Problem details => Keep every word of the entries and print them exactly; the pictures stay out.

Materials provided =>
☆ ☆ ☆ ☆

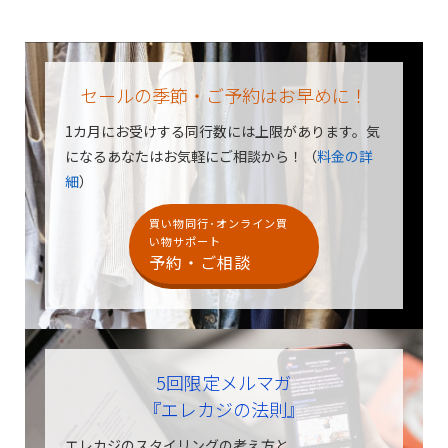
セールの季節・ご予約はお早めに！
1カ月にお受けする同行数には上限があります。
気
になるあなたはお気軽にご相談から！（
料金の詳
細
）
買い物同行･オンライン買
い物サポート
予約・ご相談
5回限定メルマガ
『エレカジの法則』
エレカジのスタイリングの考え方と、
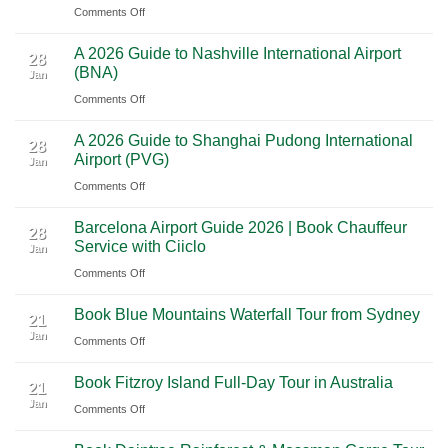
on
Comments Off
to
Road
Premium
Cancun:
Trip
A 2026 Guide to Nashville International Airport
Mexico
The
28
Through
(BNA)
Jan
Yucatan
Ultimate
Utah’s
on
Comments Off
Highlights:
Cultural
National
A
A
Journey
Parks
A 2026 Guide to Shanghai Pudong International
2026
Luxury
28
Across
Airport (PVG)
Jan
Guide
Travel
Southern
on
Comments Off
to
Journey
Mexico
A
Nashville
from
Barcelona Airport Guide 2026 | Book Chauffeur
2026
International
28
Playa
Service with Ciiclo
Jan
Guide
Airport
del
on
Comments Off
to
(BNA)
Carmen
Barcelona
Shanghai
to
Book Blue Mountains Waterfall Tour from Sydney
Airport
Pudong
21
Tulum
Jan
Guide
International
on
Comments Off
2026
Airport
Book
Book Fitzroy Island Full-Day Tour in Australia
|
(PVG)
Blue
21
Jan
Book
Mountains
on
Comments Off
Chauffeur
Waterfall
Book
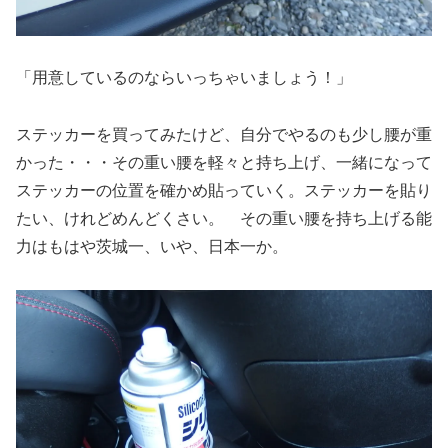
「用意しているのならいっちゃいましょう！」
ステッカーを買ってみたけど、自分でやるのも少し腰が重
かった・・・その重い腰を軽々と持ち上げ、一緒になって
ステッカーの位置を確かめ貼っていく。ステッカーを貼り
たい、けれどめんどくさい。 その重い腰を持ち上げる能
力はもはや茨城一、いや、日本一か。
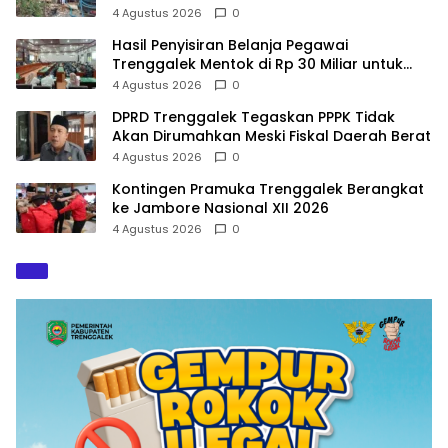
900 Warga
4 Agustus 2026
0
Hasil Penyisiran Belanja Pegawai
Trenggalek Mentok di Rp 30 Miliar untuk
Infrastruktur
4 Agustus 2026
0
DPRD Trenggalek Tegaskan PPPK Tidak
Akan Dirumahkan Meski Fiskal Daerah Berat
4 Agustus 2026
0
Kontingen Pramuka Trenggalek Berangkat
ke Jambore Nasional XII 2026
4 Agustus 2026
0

☆ ☆ ☆ ☆

Response area =>
セールの季節・ご予約はお早めに！
1カ月にお受けする同行数には上限があります。
気
になるあなたはお気軽にご相談から！（
料金の詳
細
）
買い物同行･オンライン買
い物サポート
予約・ご相談
5回限定メルマガ
『エレカジの法則』
エレカジのスタイリングの考え方と、
on
Comments Off
to
Road
Premium
Cancun:
Trip
A 2026 Guide to Nashville International Airport
Mexico
The
28
Through
(BNA)
Jan
Yucatan
Ultimate
Utah’s
on
Comments Off
Highlights:
Cultural
National
A
A
Journey
Parks
A 2026 Guide to Shanghai Pudong International
2026
Luxury
28
Across
Airport (PVG)
Jan
Guide
Travel
Southern
on
Comments Off
to
Journey
Mexico
A
Nashville
from
Barcelona Airport Guide 2026 | Book Chauffeur
2026
International
28
Playa
Service with Ciiclo
Jan
Guide
Airport
del
on
Comments Off
to
(BNA)
Carmen
Barcelona
Shanghai
to
Book Blue Mountains Waterfall Tour from Sydney
Airport
Pudong
21
Tulum
Jan
Guide
International
on
Comments Off
2026
Airport
Book
Book Fitzroy Island Full-Day Tour in Australia
|
(PVG)
Blue
21
Jan
Book
Mountains
on
Comments Off
Chauffeur
Waterfall
Book
「用意しているのならいっちゃいましょう！」
ステッカーを買ってみたけど、自分でやるのも少し腰が重
かった・・・その重い腰を軽々と持ち上げ、一緒になって
ステッカーの位置を確かめ貼っていく。ステッカーを貼り
たい、けれどめんどくさい。 その重い腰を持ち上げる能
力はもはや茨城一、いや、日本一か。
900 Warga
4 Agustus 2026
0
Hasil Penyisiran Belanja Pegawai
Trenggalek Mentok di Rp 30 Miliar untuk
Infrastruktur
4 Agustus 2026
0
DPRD Trenggalek Tegaskan PPPK Tidak
Akan Dirumahkan Meski Fiskal Daerah Berat
4 Agustus 2026
0
Kontingen Pramuka Trenggalek Berangkat
ke Jambore Nasional XII 2026
4 Agustus 2026
0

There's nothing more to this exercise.